= E. V. H. Emmett =

British newsreader and narrator (1902–1971)

E. V. H. Emmett as himself in The Arsenal Stadium Mystery (1939)

Edward Victor Henry Emmett, known as E. V. H. Emmett (17 June 1902, London – 7 June 1971, London), was a British newsreader. Though his main job was as a commentator for Gaumont British News, he was frequently used as a narrator for films from the 1930s to 1950s. In the first series of Dad's Army broadcast in 1968 he was the narrator over the humorous short Public Information Films of the platoon seen at the beginning of each episode. By the time of the colour episodes in 1969 the films had been discontinued.

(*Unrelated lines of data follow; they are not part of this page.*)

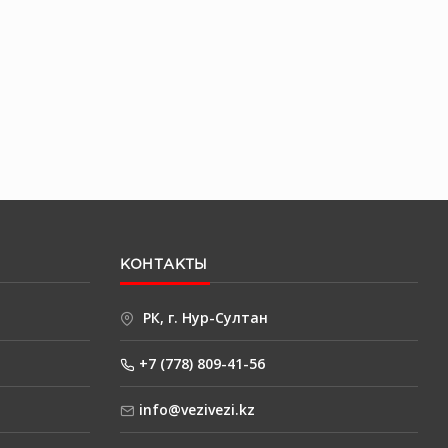
КОНТАКТЫ
РК, г. Нур-Султан
+7 (778) 809-41-56
info@vezivezi.kz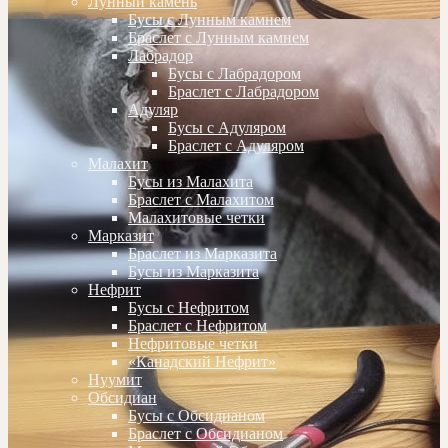
Лунный камень
Бусы с Лунным камнем
Браслет с Лунным камнем
Лабрадор
Бусы с Лабрадором
Браслет с Лабрадором
Адуляр
Бусы с Адуляром
Браслет с Адуляром
Малахит
Бусы из Малахита
Браслет с Малахитом
Малахитовые четки
Марказит
Браслет из Марказита
Бусы из Марказита
Нефрит
Бусы с Нефритом
Браслет с Нефритом
Нефритовые четки
«Канадский Нефрит»
Нуумит
Обсидиан
Бусы с Обсидианом
Браслет с Обсидианом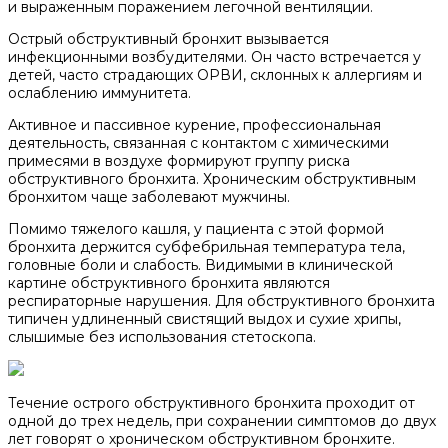
и выраженным поражением легочной вентиляции.
Острый обструктивный бронхит вызывается
инфекционными возбудителями. Он часто встречается у
детей, часто страдающих ОРВИ, склонных к аллергиям и
ослаблению иммунитета.
Активное и пассивное курение, профессиональная
деятельность, связанная с контактом с химическими
примесями в воздухе формируют группу риска
обструктивного бронхита. Хроническим обструктивным
бронхитом чаще заболевают мужчины.
Помимо тяжелого кашля, у пациента с этой формой
бронхита держится субфебрильная температура тела,
головные боли и слабость. Видимыми в клинической
картине обструктивного бронхита являются
респираторные нарушения. Для обструктивного бронхита
типичен удлиненный свистящий выдох и сухие хрипы,
слышимые без использования стетоскопа.
Течение острого обструктивного бронхита проходит от
одной до трех недель, при сохранении симптомов до двух
лет говорят о хроническом обструктивном бронхите.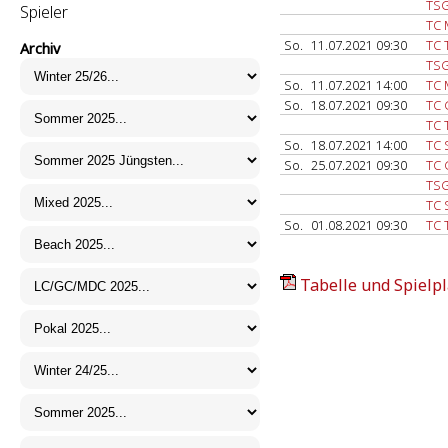
TSG
Spieler
TC 
So.
11.07.2021 09:30
TC 
Archiv
TSG
So.
11.07.2021 14:00
TC 
So.
18.07.2021 09:30
TC 
TC 
So.
18.07.2021 14:00
TC 
So.
25.07.2021 09:30
TC 
TSG
TC 
So.
01.08.2021 09:30
TC 
Tabelle und Spielpl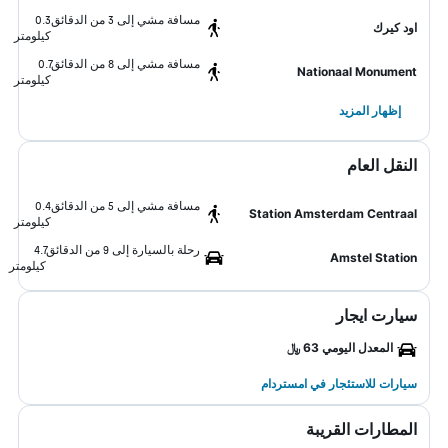
مسافة مشي إلى 3 من الدقائق
0.3
اود كيرك
كيلومتر
مسافة مشي إلى 8 من الدقائق
0.7
Nationaal Monument
كيلومتر
إظهار المزيد
النقل العام
مسافة مشي إلى 5 من الدقائق
0.4
Station Amsterdam Centraal
كيلومتر
رحلة بالسيارة إلى 9 من الدقائق
4.7
Amstel Station
كيلومتر
سيارت ايجار
المعدل اليومي 63 ﷼
سيارات للاستئجار في امستردام
المطارات القريبة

Emmett was born in Brixton in London in 1902, the son of Elizabeth Annie née Denyer (1871–) and Josephus Walter Victor Emmett (1872–1941), an insurance clerk. In addition to his work as a narrator Emmett was also a screenwriter for Under the Southern Cross (1957), Dance Hall (1950), Bothered by a Beard (1945, which he also produced and directed), The Lion Has Wings (1939) and Sabotage (1936), along with additional dialogue for Young Man's Fancy (1940), The Ware Case (1938) and Non-Stop New York (1937).

He married Ethel M Stanton (1897–) in 1929 in London. In 1939 the couple were living in Marylebone in London. The marriage was later dissolved. In 1949 he married Joyce Annette Stanley (1917–1997) in London.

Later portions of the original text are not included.